Extract the opening line of the entries and every line after it, stopping at and including the line that contains "ପକ୍ଷରୁ ଆୟୋଜନ କରାଯାଇଥିବା". Do not include pictures.
============================================================
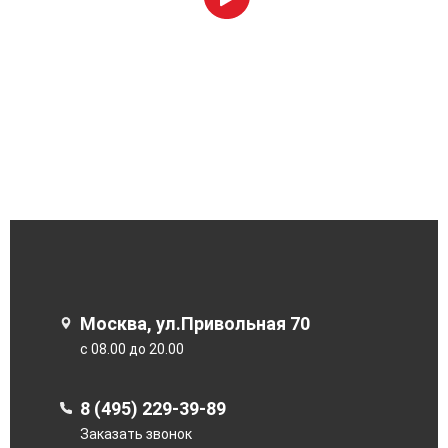
Москва, ул.Привольная 70
с 08.00 до 20.00
8 (495) 229-39-89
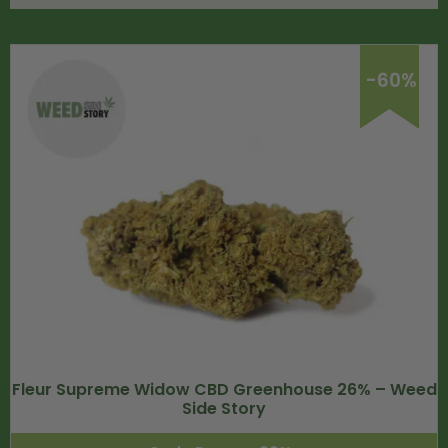
-60%
Fleur Supreme Widow CBD Greenhouse 26% – Weed
Side Story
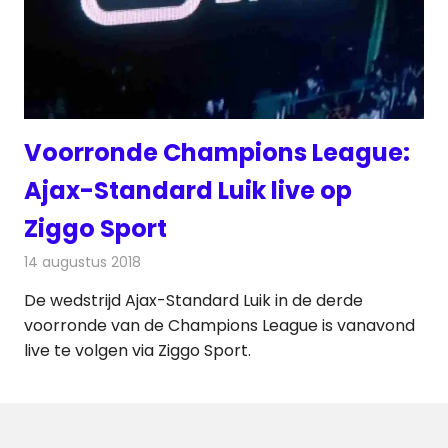
Voorronde Champions League:
Ajax-Standard Luik live op
Ziggo Sport
14 augustus 2018
Redactie
Radionieuws
De wedstrijd Ajax-Standard Luik in de derde
voorronde van de Champions League is vanavond
live te volgen via Ziggo Sport.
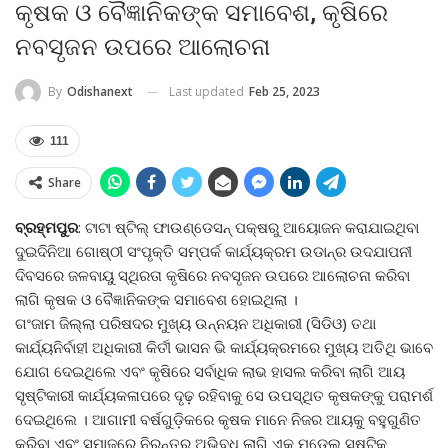
କୃଷକ ଓ ବୈଜ୍ଞାନିକଙ୍କ ସମାବେଶ, କୃଷିରେ
ନବସୃଜନ ଉପରେ ଆଲୋଚନା
Last updated
Feb 25, 2023
By
Odishanext
111
Share
ବ୍ରହ୍ମପୁର
: ଟାଟା ଷ୍ଟିଲ୍ ଫାଉଣ୍ଡେସନ୍ ପକ୍ଷରୁ ଆୟୋଜନ କରାଯାଇଥିବା
ଦୁଇଦିନିଆ ଗୋଷ୍ଠୀ ସଂପୃକ୍ତି ସମ୍ପର୍କ କାର୍ଯ୍ୟକ୍ରମ ଉଡାନ୍‌ର ଉଦଯାପନୀ
ଦିବସରେ ଜଳବାୟୁ ସ୍ଥିରତା କୃଷିରେ ନବସୃଜନ ଉପରେ ଆଲୋଚନା କରିବା
ଲାଗି କୃଷକ ଓ ବୈଜ୍ଞାନିକଙ୍କ ସମାବେଶ ହୋଇଥିଲା ।
ଗଂଜାମ ଜିଲ୍ଲା ପରିଷଦର ମୁଖ୍ୟ ଉନ୍ନୟନ ଅଧିକାରୀ (ସିଡିଓ) ତଥା
କାର୍ଯ୍ୟନିର୍ବାହୀ ଅଧିକାରୀ କିର୍ତୀ ଭାସନ ଭି କାର୍ଯ୍ୟକ୍ରମରେ ମୁଖ୍ୟ ଅତିଥି ଭାବେ
ଯୋଗ ଦେଇଥିଲେ ଏବଂ କୃଷିରେ ସର୍ବାଧିକ ଲାଭ ହାସଲ କରିବା ଲାଗି ଆୟ
ସୃଷ୍ଟିକାରୀ କାର୍ଯ୍ୟକଳାପରେ ଦୃଢ଼ ରହିବାକୁ ସେ ଉପସ୍ଥିତ କୃଷକଙ୍କୁ ପରାମର୍ଶ
ଦେଇଥିଲେ । ଆଗାମୀ ବର୍ଷଗୁଡ଼ିକରେ କୃଷକ ମାନେ ନିଜର ଆୟକୁ ବହୁଗୁଣିତ
କରିବା ଏବଂ ସମାଜରେ ନିରନ୍ତର ଅଭିବୃ୍‌ଧି ଲାଗି ଏକ ମଡେଲ୍ ସୃଷ୍ଟିକୁ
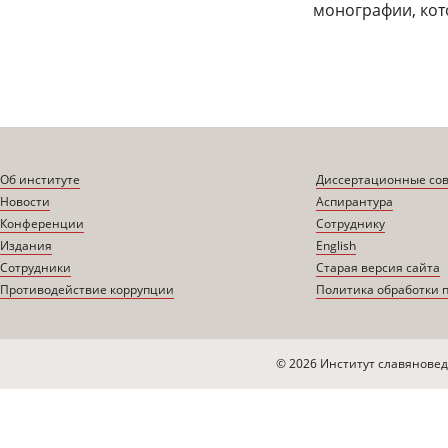
монографии, кот
Об институте
Диссертационные со
Новости
Аспирантура
Конференции
Сотруднику
Издания
English
Сотрудники
Старая версия сайта
Противодействие коррупции
Политика обработки 
© 2026 Институт славяновед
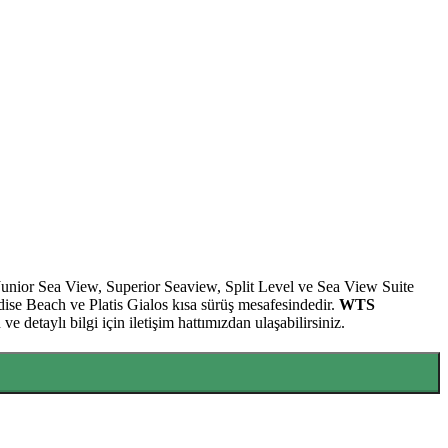
Junior Sea View, Superior Seaview, Split Level ve Sea View Suite
radise Beach ve Platis Gialos kısa sürüş mesafesindedir.
WTS
e detaylı bilgi için iletişim hattımızdan ulaşabilirsiniz.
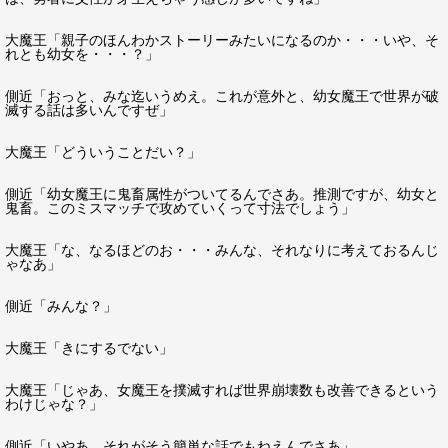
大魔王「親子のほんわかストーリーみたいになるのか・・・いや、そ
れとも幼女を・・・？」
側近「おっと、みな迄いうめえ。これが意外と、幼女魔王で世界が破
滅する話は多いんですぜ」
大魔王「どういうことだい？」
側近「幼女魔王に鬼畜属性がついてるんでさあ。推測ですが、幼女と
鬼畜。このミスマッチで攻めていくって寸法でしょう」
大魔王「な、なるほどのお・・・みんな、それなりに考えておるんじ
ゃなあ」
側近「みんな？」
大魔王「きにするでない」
大魔王「じゃあ、女魔王を撲滅すれば世界崩壊数も改善できるという
わけじゃな？」
側近「いやあ、それがそう簡単な話でもねえんでさあ」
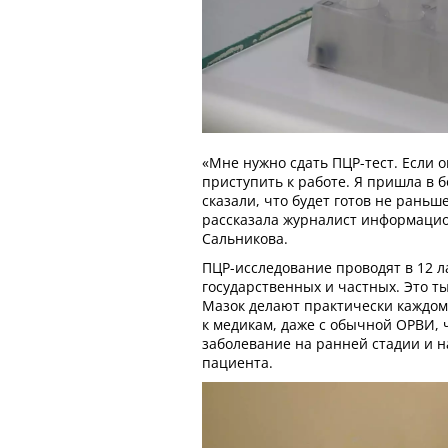
«Мне нужно сдать ПЦР-тест. Если о
приступить к работе. Я пришла в б
сказали, что будет готов не раньше
рассказала журналист информацио
Сальникова.
ПЦР-исследование проводят в 12 л
государственных и частных. Это т
Мазок делают практически каждом
к медикам, даже с обычной ОРВИ,
заболевание на ранней стадии и 
пациента.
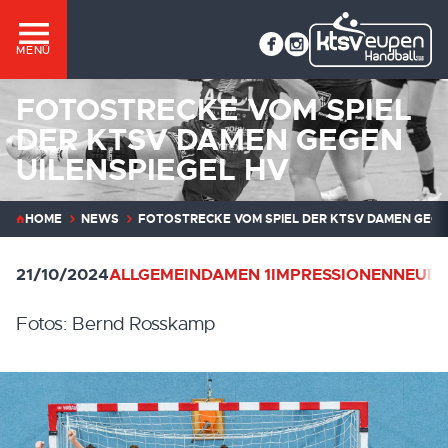
MENÜ
FOTOSTRECKE VOM SPIEL
DER KTSV DAMEN GEGEN
UILENSPIEGEL HV
HOME
NEWS
FOTOSTRECKE VOM SPIEL DER KTSV DAMEN GEGE
21/10/2024
ALLGEMEIN
DAMEN 1
IMPRESSIONEN
NEUIG
Fotos: Bernd Rosskamp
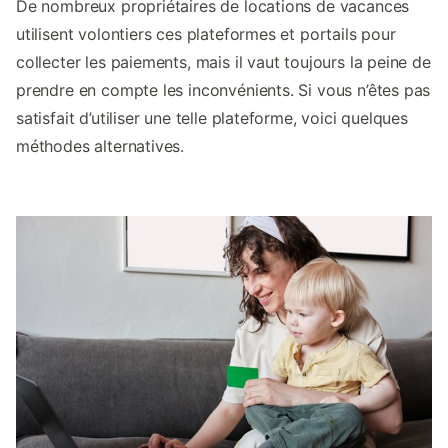
De nombreux propriétaires de locations de vacances
utilisent volontiers ces plateformes et portails pour
collecter les paiements, mais il vaut toujours la peine de
prendre en compte les inconvénients. Si vous n’êtes pas
satisfait d’utiliser une telle plateforme, voici quelques
méthodes alternatives.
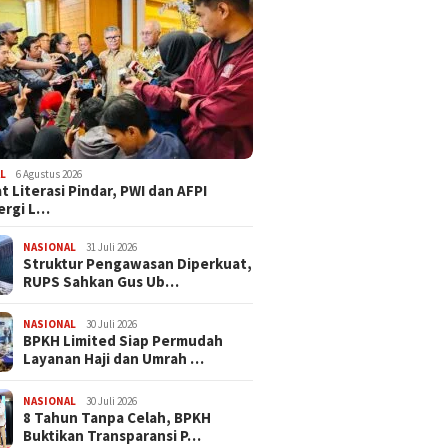
L
6 Agustus 2026
t Literasi Pindar, PWI dan AFPI
ergi L…
NASIONAL
31 Juli 2026
​Struktur Pengawasan Diperkuat,
RUPS Sahkan Gus Ub…
NASIONAL
30 Juli 2026
BPKH Limited Siap Permudah
Layanan Haji dan Umrah …
NASIONAL
30 Juli 2026
​8 Tahun Tanpa Celah, BPKH
Buktikan Transparansi P…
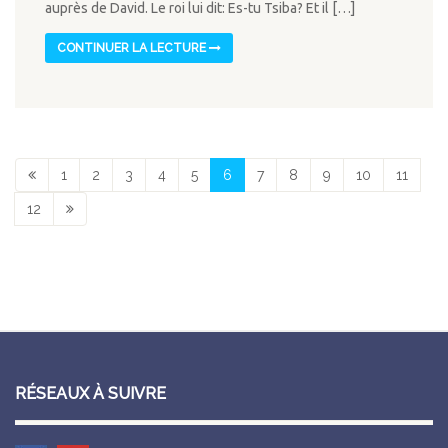
auprès de David. Le roi lui dit: Es-tu Tsiba? Et il […]
CONTINUER LA LECTURE
1
2
3
4
5
6
7
8
9
10
11
12
RÉSEAUX À SUIVRE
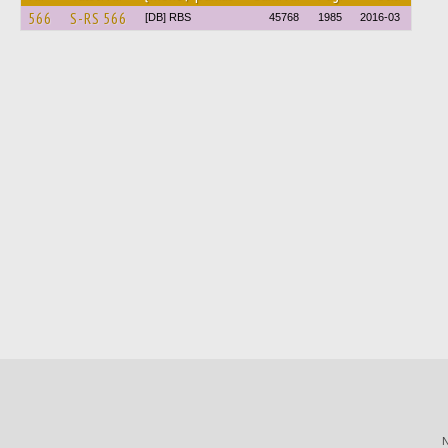
566
S-RS 566
[DB] RBS
45768
1985
2016-03
N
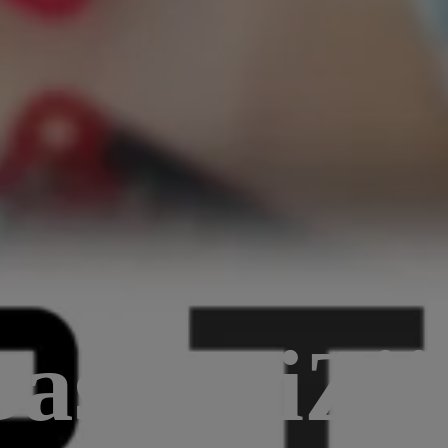
BastleniZij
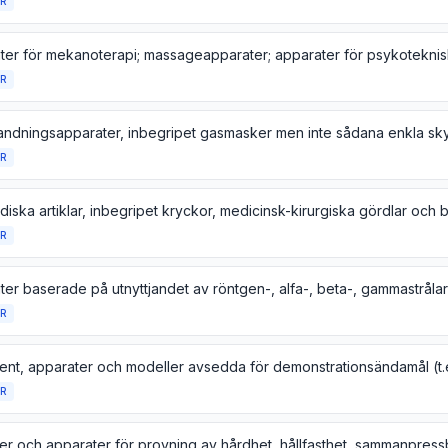
R
R
R
R
R
R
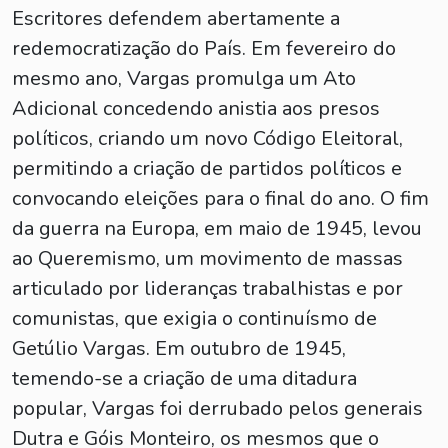
Escritores defendem abertamente a
redemocratização do País. Em fevereiro do
mesmo ano, Vargas promulga um Ato
Adicional concedendo anistia aos presos
políticos, criando um novo Código Eleitoral,
permitindo a criação de partidos políticos e
convocando eleições para o final do ano. O fim
da guerra na Europa, em maio de 1945, levou
ao Queremismo, um movimento de massas
articulado por lideranças trabalhistas e por
comunistas, que exigia o continuísmo de
Getúlio Vargas. Em outubro de 1945,
temendo-se a criação de uma ditadura
popular, Vargas foi derrubado pelos generais
Dutra e Góis Monteiro, os mesmos que o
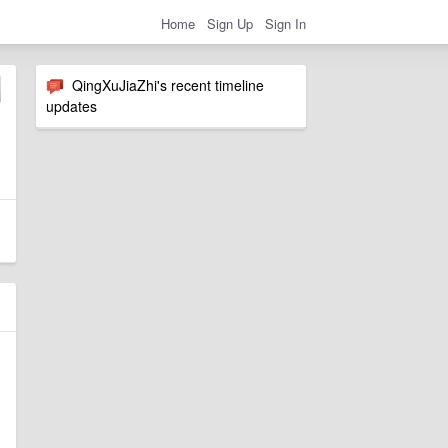
Home
Sign Up
Sign In
QingXuJiaZhi's recent timeline
updates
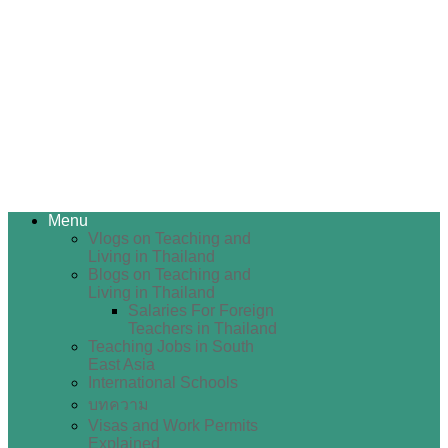
Menu
Vlogs on Teaching and
Living in Thailand
Blogs on Teaching and
Living in Thailand
Salaries For Foreign
Teachers in Thailand
Teaching Jobs in South
East Asia
International Schools
บทความ
Visas and Work Permits
Explained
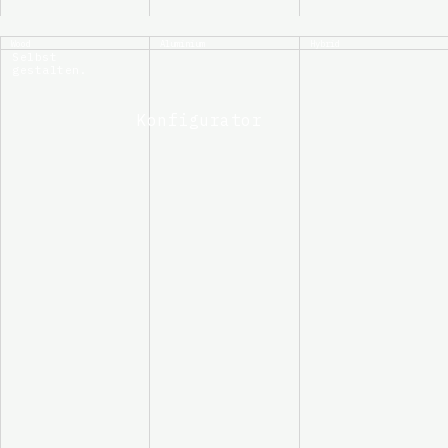
Wood
Aluminium
Hybrid
Selbst
gestalten.
Konfigurator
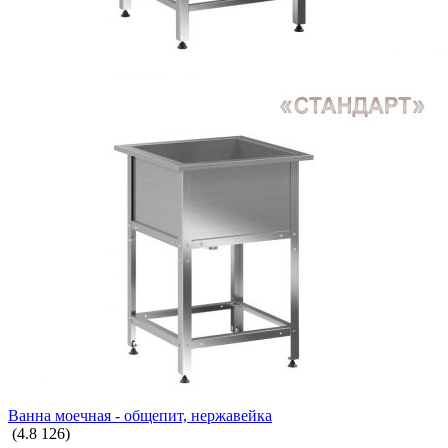
СТОЛОВОЕ ОБОРУДОВАНИЕ
ИГРОВЫЕ ПЛОЩАДКИ
Ванна моечная - общепит, нержавейка
(
4.8
126
)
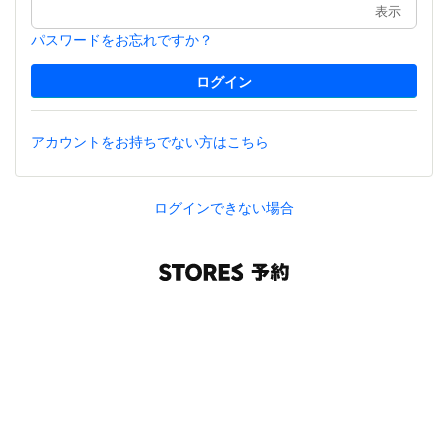
表示
パスワードをお忘れですか？
アカウントをお持ちでない方はこちら
ログインできない場合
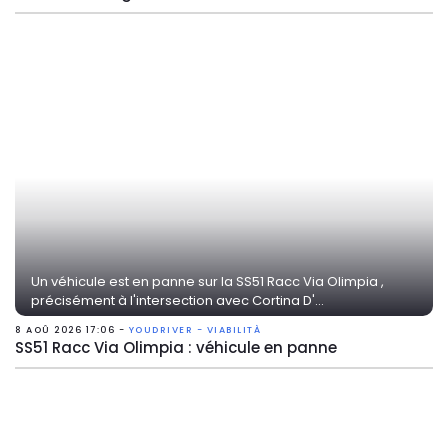
Un véhicule est en panne sur la SS51 Racc Via Olimpia ,
précisément à l'intersection avec Cortina D'...
8 AOÛ 2026 17:06 -
YOUDRIVER - VIABILITÀ
SS51 Racc Via Olimpia : véhicule en panne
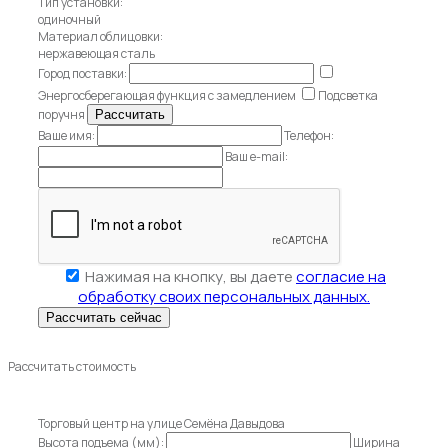
Тип установки:
одиночный
Материал облицовки:
нержавеющая сталь
Город поставки:
Энергосберегающая функция с замедлением
Подсветка
поручня
Ваше имя:
Телефон:
Ваш e-mail:
Нажимая на кнопку, вы даете
согласие на
обработку своих персональных данных.
Рассчитать стоимость
Торговый центр на улице Семёна Давыдова
Высота подъема (мм):
Ширина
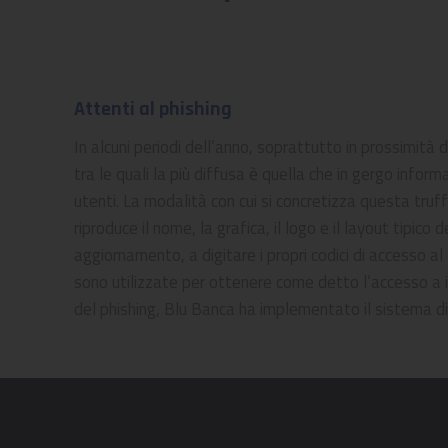
Attenti al phishing
In alcuni periodi dell’anno, soprattutto in prossimità
tra le quali la più diffusa è quella che in gergo inform
utenti. La modalità con cui si concretizza questa tru
riproduce il nome, la grafica, il logo e il layout tipico
aggiornamento, a digitare i propri codici di accesso a
sono utilizzate per ottenere come detto l’accesso a inf
del phishing, Blu Banca ha implementato il sistema di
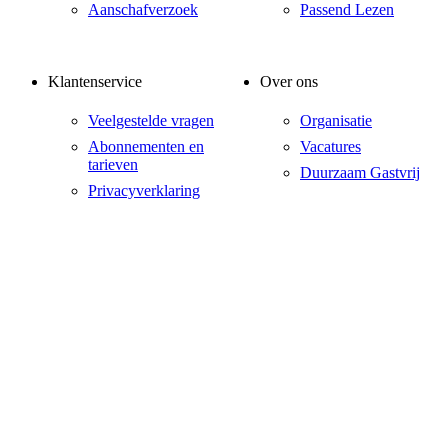
Aanschafverzoek
Passend Lezen
Klantenservice
Over ons
Veelgestelde vragen
Organisatie
Abonnementen en
Vacatures
tarieven
Duurzaam Gastvrij
Privacyverklaring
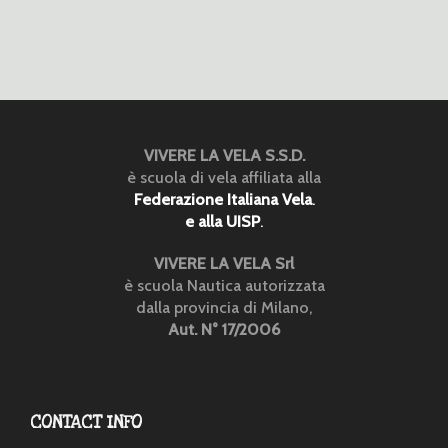
VIVERE LA VELA S.S.D.
è scuola di vela affiliata alla
Federazione Italiana Vela
.
e alla UISP
.
VIVERE LA VELA Srl
è scuola Nautica autorizzata
dalla provincia di Milano,
Aut. N° 17/2006
CONTACT INFO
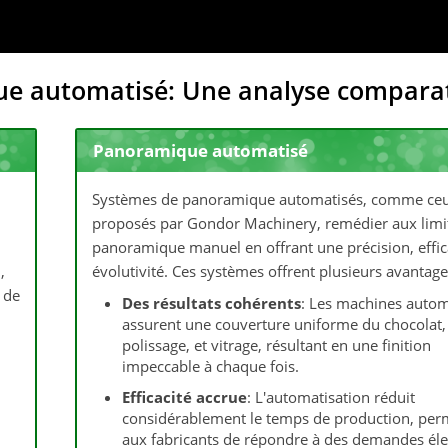
ue automatisé: Une analyse compara
Panoramique automatisé
Systèmes de panoramique automatisés, comme ce
proposés par Gondor Machinery, remédier aux limi
panoramique manuel en offrant une précision, effica
,
évolutivité. Ces systèmes offrent plusieurs avantage
 de
Des résultats cohérents
: Les machines autom
assurent une couverture uniforme du chocolat,
polissage, et vitrage, résultant en une finition
impeccable à chaque fois.
Efficacité accrue
: L'automatisation réduit
considérablement le temps de production, per
aux fabricants de répondre à des demandes él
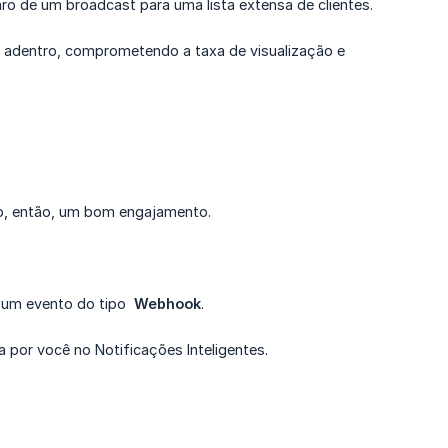
o de um broadcast para uma lista extensa de clientes.
a adentro, comprometendo a taxa de visualização e
o, então, um bom engajamento.
r um evento do tipo
Webhook
.
 por você no Notificações Inteligentes.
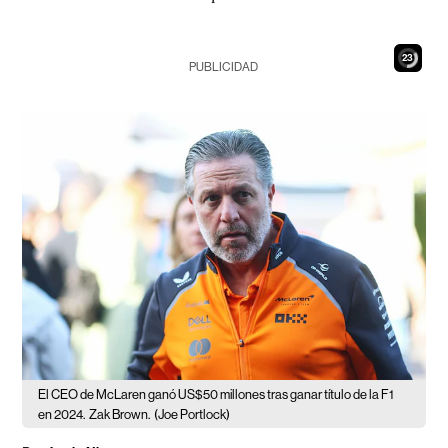
22
PUBLICIDAD
El CEO de McLaren ganó US$50 millones tras ganar título de la F1
en 2024.
Zak Brown.
(Joe Portlock)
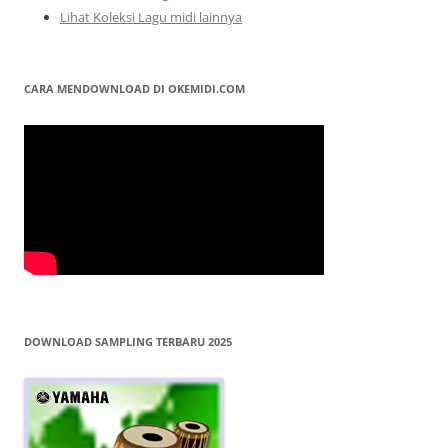
Lihat Koleksi Lagu midi lainnya
CARA MENDOWNLOAD DI OKEMIDI.COM
DOWNLOAD SAMPLING TERBARU 2025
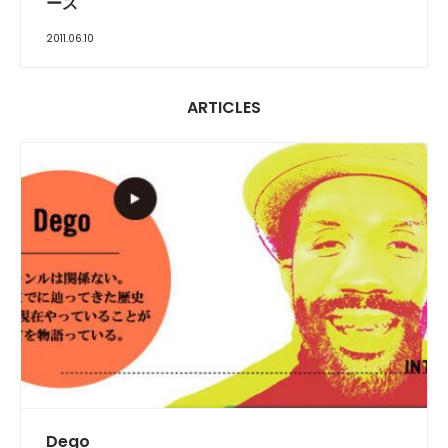
ース
2011.06.10
ARTICLES
INTERVIEW
Dego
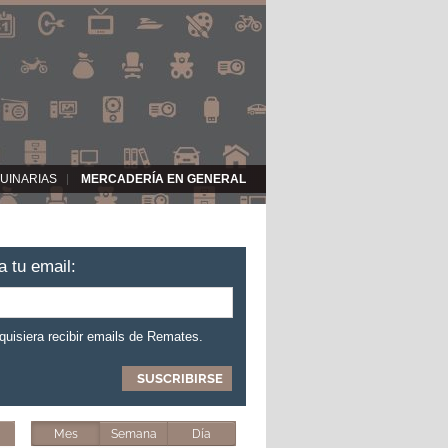
UINARIAS
MERCADERÍA EN GENERAL
a tu email:
 quisiera recibir emails de Remates.
Mes
Semana
Día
============================================================
- WRITTEN SOLUTION
Москва, ул.Привольная 70
с 08.00 до 20.00
8 (495) 229-39-89
-60%
Fleur Supreme Widow CBD Greenhouse 26% – Weed
Side Story
Voorronde Champions League:
Ajax-Standard Luik live op
Ziggo Sport
14 augustus 2018
Redactie
Radionieuws
De wedstrijd Ajax-Standard Luik in de derde
voorronde van de Champions League is vanavond
live te volgen via Ziggo Sport.
କୃଷକ ଓ ବୈଜ୍ଞାନିକଙ୍କ ସମାବେଶ, କୃଷିରେ
ନବସୃଜନ ଉପରେ ଆଲୋଚନା
Last updated
Feb 25, 2023
By
Odishanext
111
Share
ବ୍ରହ୍ମପୁର
: ଟାଟା ଷ୍ଟିଲ୍ ଫାଉଣ୍ଡେସନ୍ ପକ୍ଷରୁ ଆୟୋଜନ କରାଯାଇଥିବା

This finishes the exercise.